The complex developmental changes and morphological states exhibited by C. albicans require these transitions to be under the control of a tightly controlled transcriptional program, which ensures that the “right genes are expressed at the right time”. Epigenetic modulators serve this purpose by timing gene expression patterns in response to specific environmental cues without changing the underlying DNA sequence. On this basis, we set out to investigate for the first time, the role of RSC (remodeler of chromatin structure), in the biology of this pathogen. We hypothesize that by controlling the DNA accessibility for gene expression, this essential chromatin remodeling complex might be important for determining the pathogenic traits of C. albicans.

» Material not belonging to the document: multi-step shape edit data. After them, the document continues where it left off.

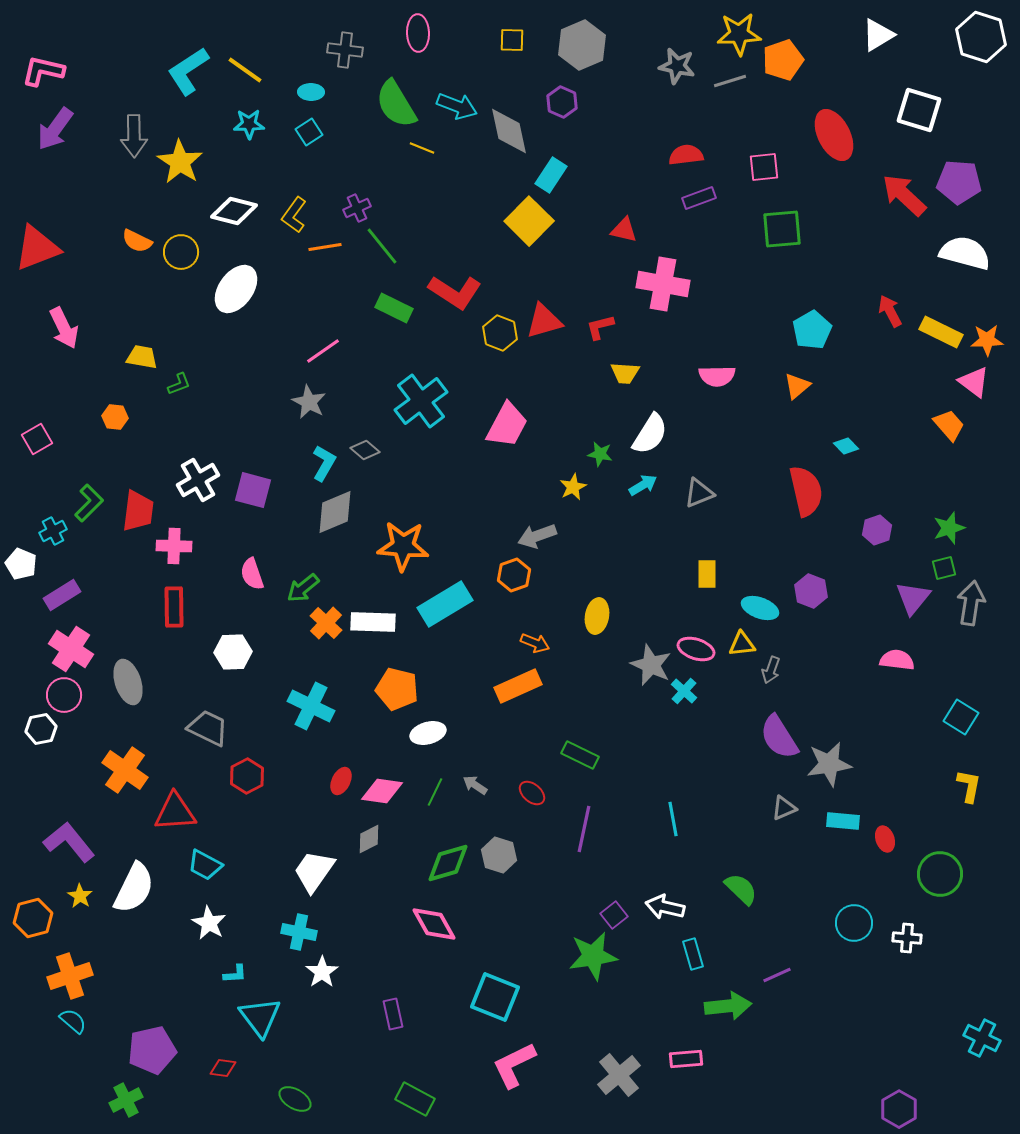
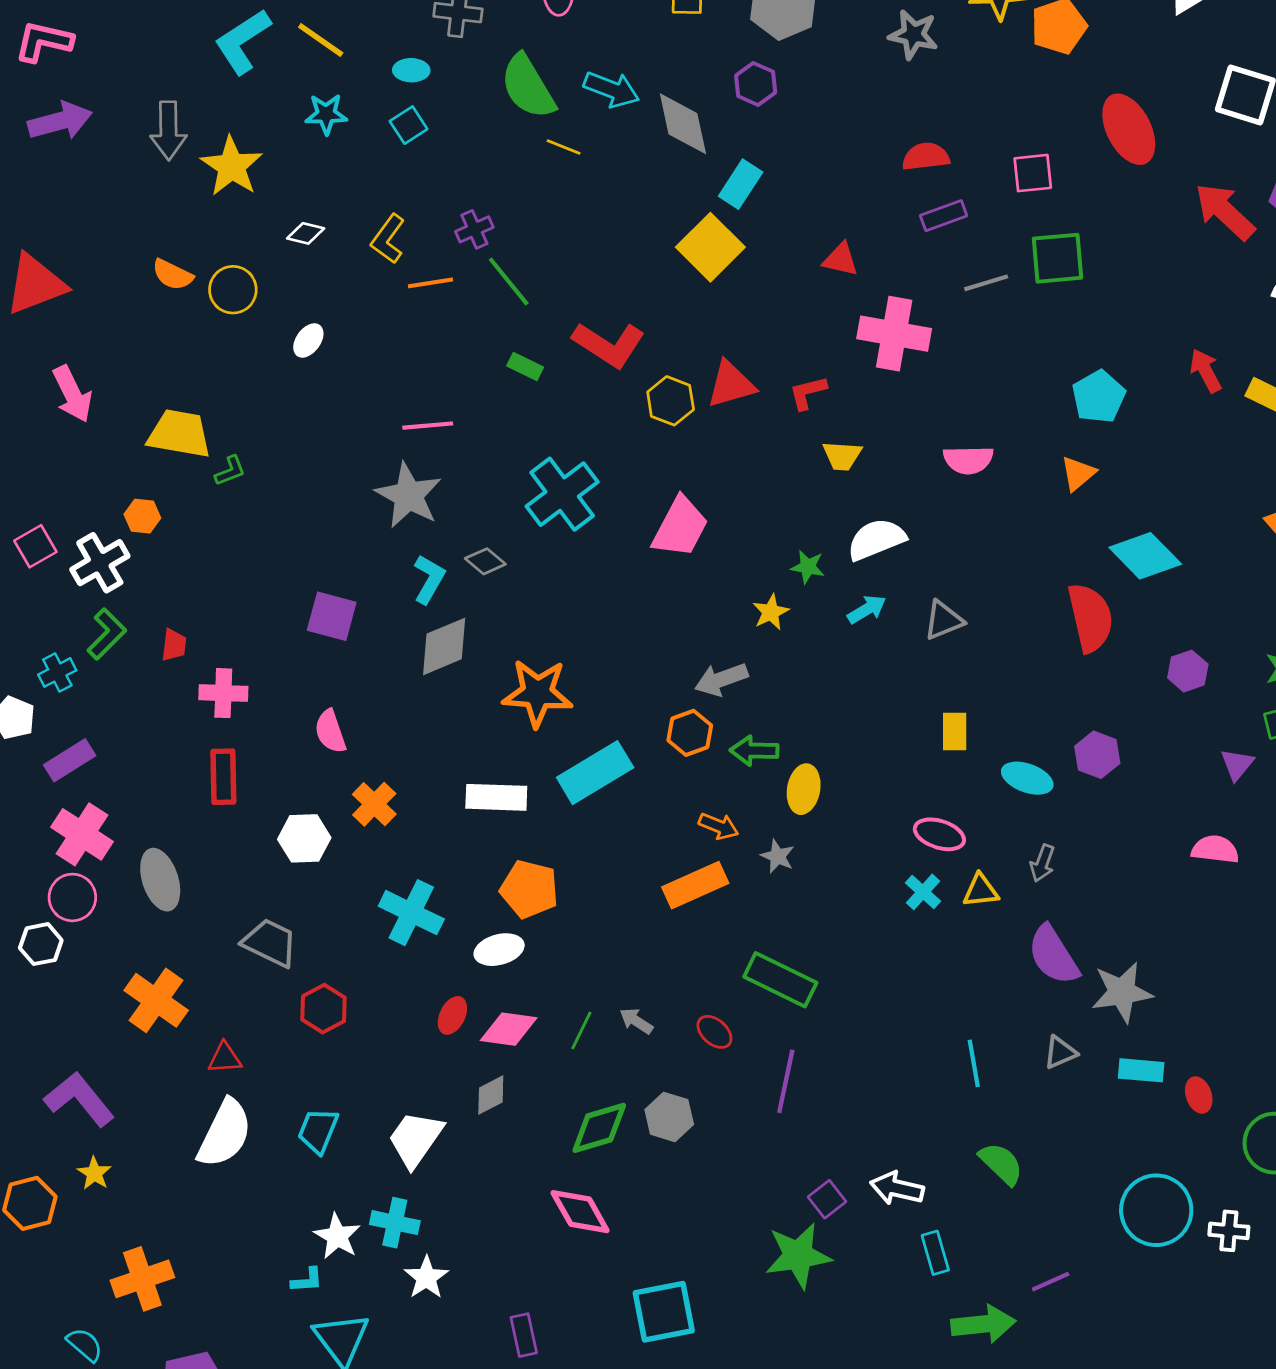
gray line: (730, 81) -> (986, 283), moved
purple arrow: (55, 129) -> (60, 121), turned -141
white diamond: (234, 211) -> (306, 233), size x0.6
white ellipse: (236, 289) -> (308, 340), size x0.5
green rectangle: (394, 308) -> (525, 367), size x0.7
pink line: (323, 351) -> (428, 426), turned 30
yellow trapezoid: (142, 357) -> (179, 434), size x1.5
gray star: (309, 402) -> (409, 495), size x1.4
white semicircle: (650, 434) -> (876, 539), turned -144
cyan diamond: (846, 446) -> (1145, 556), size x2.0
white cross: (198, 480) -> (100, 563), moved
red trapezoid: (138, 511) -> (174, 645), size x0.6
green arrow: (303, 588) -> (754, 751), moved, turned 40
purple triangle: (913, 598) -> (1237, 764), size x0.7
orange cross: (326, 623) -> (374, 804), moved
yellow triangle: (742, 644) -> (981, 891), moved
gray star: (651, 665) -> (778, 856), moved, size x0.6
white ellipse: (428, 733) -> (499, 950), moved
green rectangle: (580, 755) -> (780, 980), size x1.4
red triangle: (175, 812) -> (225, 1058), size x0.6
cyan line: (673, 819) -> (974, 1063), moved
cyan trapezoid: (205, 865) -> (318, 1131), moved, turned 84
white semicircle: (134, 888) -> (225, 1133), moved
white star: (209, 923) -> (337, 1236), moved
cyan circle: (854, 923) -> (1156, 1210), size x1.4
orange cross: (70, 976) -> (142, 1279), moved
cyan square: (495, 997) -> (664, 1312), turned -33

To this end, we have combined transcriptomic (RNA-Seq) and proteomic (label-free quantification by data-independent acquisition) approaches to identify the genome-wide molecular targets of the C. albicans RSC complex (CaRSC) using mutants of an essential and non-essential subunit. Interestingly, our data reveal that the differentially expressed genes and proteins comprised a roughly equal proportion of upregulated and downregulated candidates. While many of these candidates map to processes essential for survival, a smaller subset was linked to attributes of pathogenicity, substantiating the phenotypic profiles observed for the mutants studied.
Although highly conserved from yeasts to higher eukaryotes, affinity purification of the CaRSC complex suggests distinct differences when compared to its distantly related cousins, budding yeast and fission yeast. Nevertheless, the presence of essential fungal-specific subunits attracts the possibility of CaRSC serving as a clinically relevant drug target to treat C. albicans infections.